Enjoying the simple things in life
Hello! Welcome back to my blog and my first post of 2023. I hope your year got off to a great start.
I’m enjoying the crisp, sunny mornings and cosy winter days. Since the lockdowns, I’ve grown to love my time at home. I’m grateful for the moments I can potter around my apartment or get lost in a book. Sometimes the best things we can do are the ones that might not seem productive at first glance.
Grief, clarity and growth
At times, the noise, pressure and demands of our busy world have caused me to lose sight of my true self. After my Dad’s death in 2019, I began to see everything differently – and more clearly. I was reminded that nothing in life is promised – it is transient and impermanent.
As I’ve moved through grief, I’ve lived a simpler, calmer, slower, more sustainable life. I’ve also tried to live in tune with nature and the seasons while making space for creativity. The two things that support my wellbeing and bring me joy.
These things feel authentic to me. They also connect me to my Dad who was passionate about the natural world. It feels good to make gentle movements towards a kinder way to live – for my happiness and contentment, but also for the planet.

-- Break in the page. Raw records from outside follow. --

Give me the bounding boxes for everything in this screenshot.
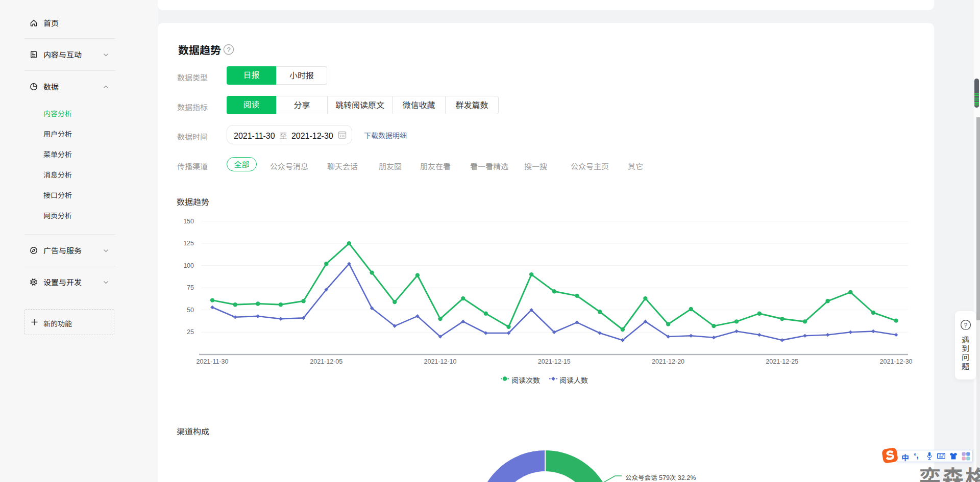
svg-text:?: ? [227,46,230,54]
svg-text:2021-12-20: 2021-12-20 [652,358,684,365]
svg-text:2021-11-30: 2021-11-30 [196,358,228,365]
svg-text:2021-12-30: 2021-12-30 [880,358,913,365]
svg-text:100: 100 [183,262,194,269]
svg-text:150: 150 [183,218,194,225]
svg-text:50: 50 [187,307,194,314]
svg-text:2021-12-10: 2021-12-10 [424,358,457,365]
svg-text:2021-12-15: 2021-12-15 [538,358,571,365]
svg-text:?: ? [964,322,968,329]
svg-text:25: 25 [187,328,194,336]
svg-text:75: 75 [187,284,194,291]
svg-text:2021-12-25: 2021-12-25 [766,358,798,365]
svg-text:125: 125 [183,240,194,247]
svg-text:2021-12-05: 2021-12-05 [310,358,342,365]
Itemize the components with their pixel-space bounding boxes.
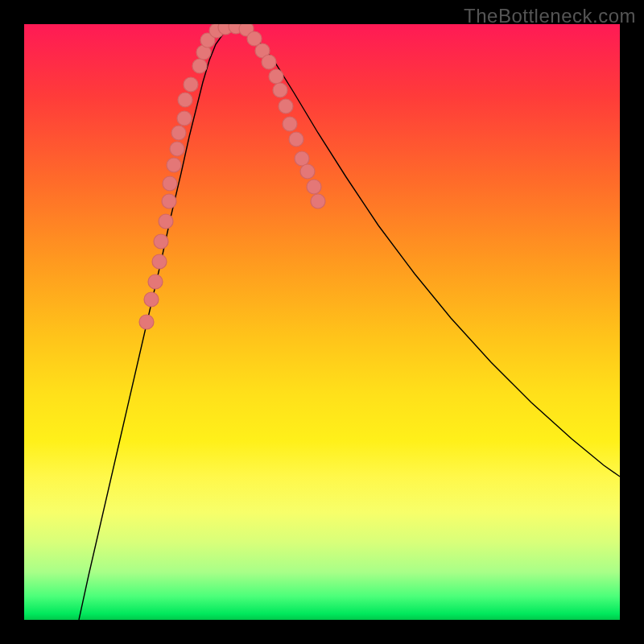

I embarked on a minimalist journey in 2011 when I downsized from a three-bed house to a two-bed apartment. My pursuit of a simpler life has been an ongoing thread throughout the past decade. With each decision I make, I ask myself, is there a simpler and more sustainable way of doing this, or is this something I can let go of?
During the lockdowns, I re-evaluated everything I owned and consumed. Reflecting on my Dad’s life and death helped me to see how unnecessary many things were, after all, I doubt many people reach the end of their life wishing they’d bought more stuff. I put aside items to sell or donate, let go of outdated habits and made simple, sustainable changes. I’m grateful that I used that time to plant positive seeds for the future.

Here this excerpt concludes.